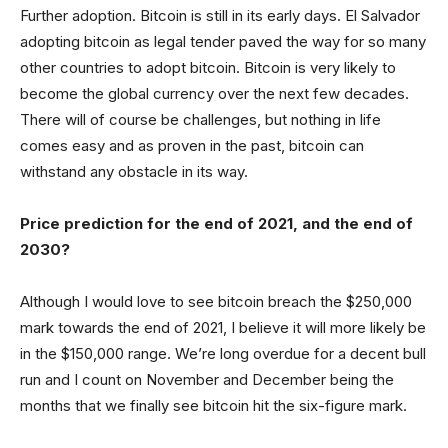
Further adoption. Bitcoin is still in its early days. El Salvador
adopting bitcoin as legal tender paved the way for so many
other countries to adopt bitcoin. Bitcoin is very likely to
become the global currency over the next few decades.
There will of course be challenges, but nothing in life
comes easy and as proven in the past, bitcoin can
withstand any obstacle in its way.
Price prediction for the end of 2021, and the end of
2030?
Although I would love to see bitcoin breach the $250,000
mark towards the end of 2021, I believe it will more likely be
in the $150,000 range. We’re long overdue for a decent bull
run and I count on November and December being the
months that we finally see bitcoin hit the six-figure mark.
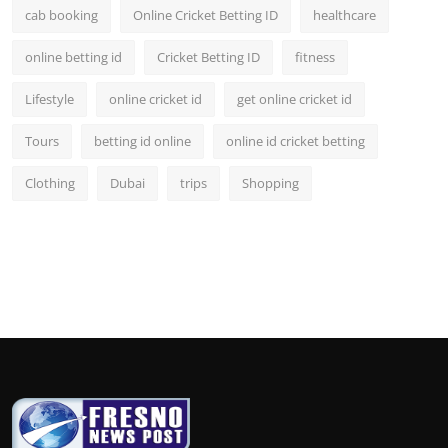
cab booking
Online Cricket Betting ID
healthcare
online betting id
Cricket Betting ID
fitness
Lifestyle
online cricket id
get online cricket id
Tours
betting id online
online id cricket betting
Clothing
Dubai
trips
Shopping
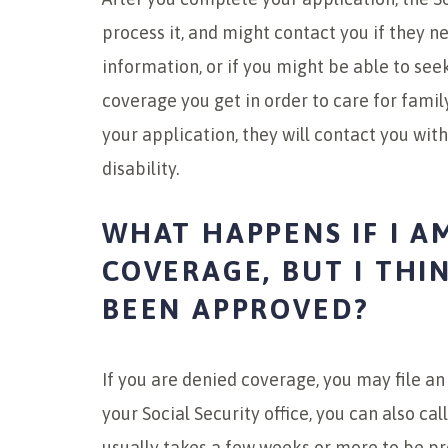
process it, and might contact you if they 
information, or if you might be able to see
coverage you get in order to care for fam
your application, they will contact you wit
disability.
WHAT HAPPENS IF I A
COVERAGE, BUT I THI
BEEN APPROVED?
If you are denied coverage, you may file an
your Social Security office, you can also ca
usually takes a few weeks or more to be p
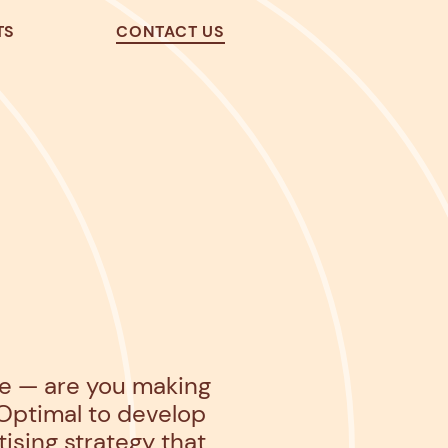
TS
CONTACT US
pe — are you making
Optimal
to develop
sing strategy that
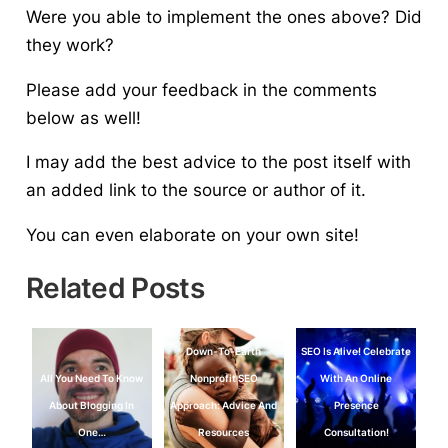
Were you able to implement the ones above? Did
they work?
Please add your feedback in the comments
below as well!
I may add the best advice to the post itself with
an added link to the source or author of it.
You can even elaborate on your own site!
Related Posts
Down-To-Earth
SEO Is Alive! Celebrate
All You Need To Know
Nonprofit SEO
With An Online
About Blogging In
Approach: Advice And
Presence
One…
Resources
Consultation!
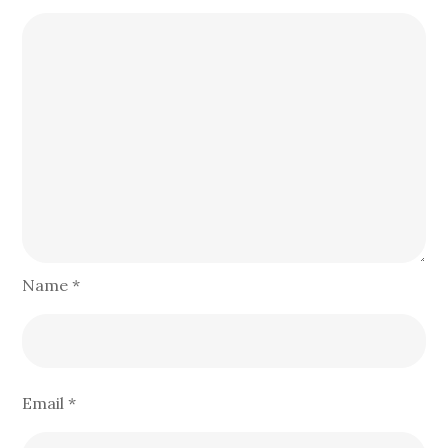
Name
*
Email
*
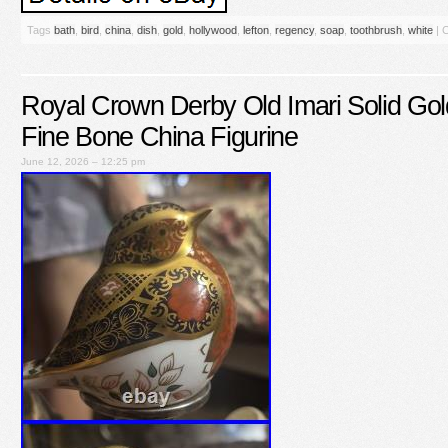
Tags
bath
,
bird
,
china
,
dish
,
gold
,
hollywood
,
lefton
,
regency
,
soap
,
toothbrush
,
white
|
C
Royal Crown Derby Old Imari Solid Go
Fine Bone China Figurine
June 12, 2026 – 12:25 pm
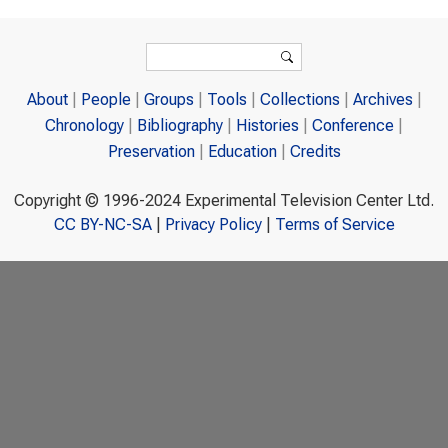
Search form
Search
About
People
Groups
Tools
Collections
Archives
Chronology
Bibliography
Histories
Conference
Preservation
Education
Credits
Copyright © 1996-2024 Experimental Television Center Ltd.
CC BY-NC-SA
|
Privacy Policy
|
Terms of Service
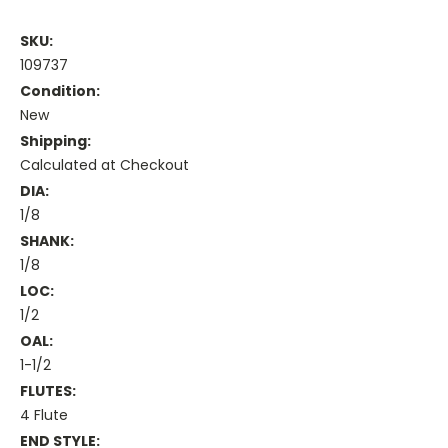
SKU:
109737
Condition:
New
Shipping:
Calculated at Checkout
DIA:
1/8
SHANK:
1/8
LOC:
1/2
OAL:
1-1/2
FLUTES:
4 Flute
END STYLE:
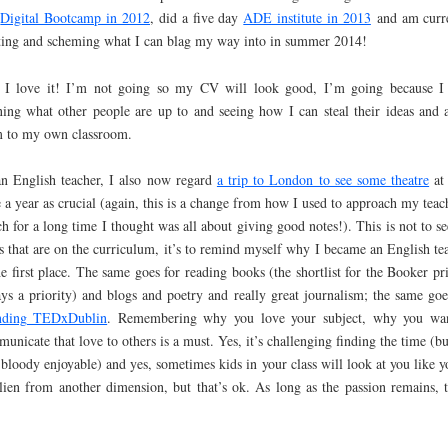
y
Digital Bootcamp in 2012
, did a five day
ADE institute in 2013
and am curr
ting and scheming what I can blag my way into in summer 2014!
 I love it! I’m not going so my CV will look good, I’m going because I
ning what other people are up to and seeing how I can steal their ideas and 
 to my own classroom.
n English teacher, I also now regard
a trip to London to see some theatre
at 
 a year as crucial (again, this is a change from how I used to approach my teac
h for a long time I thought was all about giving good notes!). This is not to se
s that are on the curriculum, it’s to remind myself why I became an English te
he first place. The same goes for reading books (the shortlist for the Booker pri
ys a priority) and blogs and poetry and really great journalism; the same goe
ending TEDxDublin
. Remembering why you love your subject, why you wa
unicate that love to others is a must. Yes, it’s challenging finding the time (but
 bloody enjoyable) and yes, sometimes kids in your class will look at you like y
lien from another dimension, but that’s ok. As long as the passion remains, t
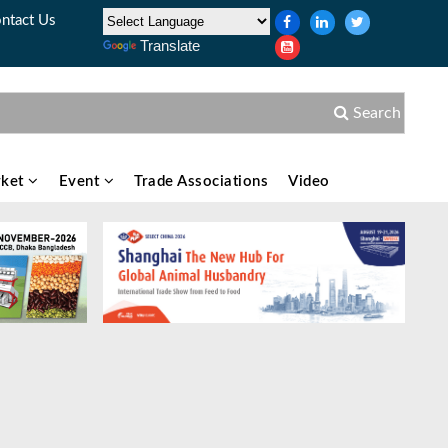
ntact Us
Translate
Search
ket
Event
Trade Associations
Video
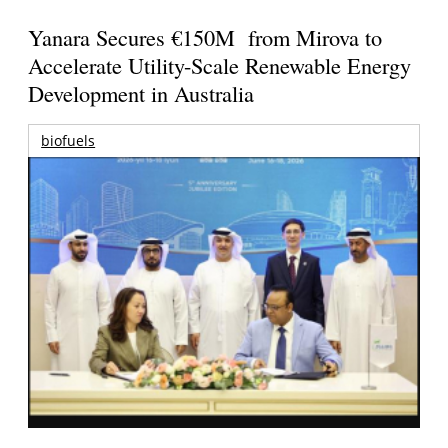
Yanara Secures €150M from Mirova to
Accelerate Utility-Scale Renewable Energy
Development in Australia
biofuels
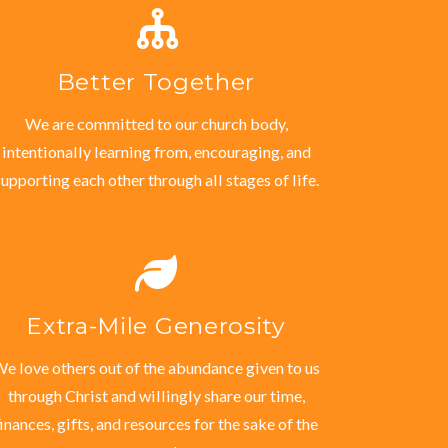
Better Together
We are committed to our church body,
intentionally learning from, encouraging, and
supporting each other through all stages of life.
Extra-Mile Generosity
e love others out of the abundance given to us
through Christ and willingly share our time,
finances, gifts, and resources for the sake of the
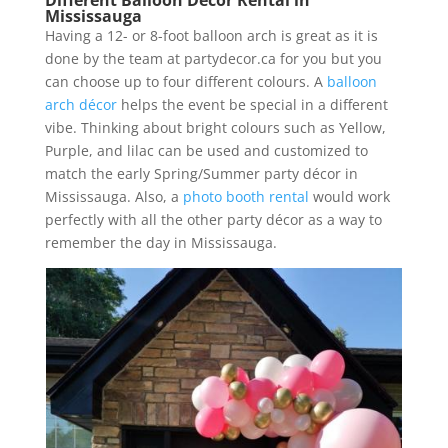
Mississauga
Having a 12- or 8-foot balloon arch is great as it is
done by the team at partydecor.ca for you but you
can choose up to four different colours. A
balloon
arch décor
helps the event be special in a different
vibe. Thinking about bright colours such as Yellow,
Purple, and lilac can be used and customized to
match the early Spring/Summer party décor in
Mississauga. Also, a
photo booth rental
would work
perfectly with all the other party décor as a way to
remember the day in Mississauga.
================================
■ Task details:
Reproduce exactly, and only, the lines from the opening line of the listing above through the line holding "withstand any obstacle in its way.", minus the pictures.

■ Your response:
Further adoption. Bitcoin is still in its early days. El Salvador
adopting bitcoin as legal tender paved the way for so many
other countries to adopt bitcoin. Bitcoin is very likely to
become the global currency over the next few decades.
There will of course be challenges, but nothing in life
comes easy and as proven in the past, bitcoin can
withstand any obstacle in its way.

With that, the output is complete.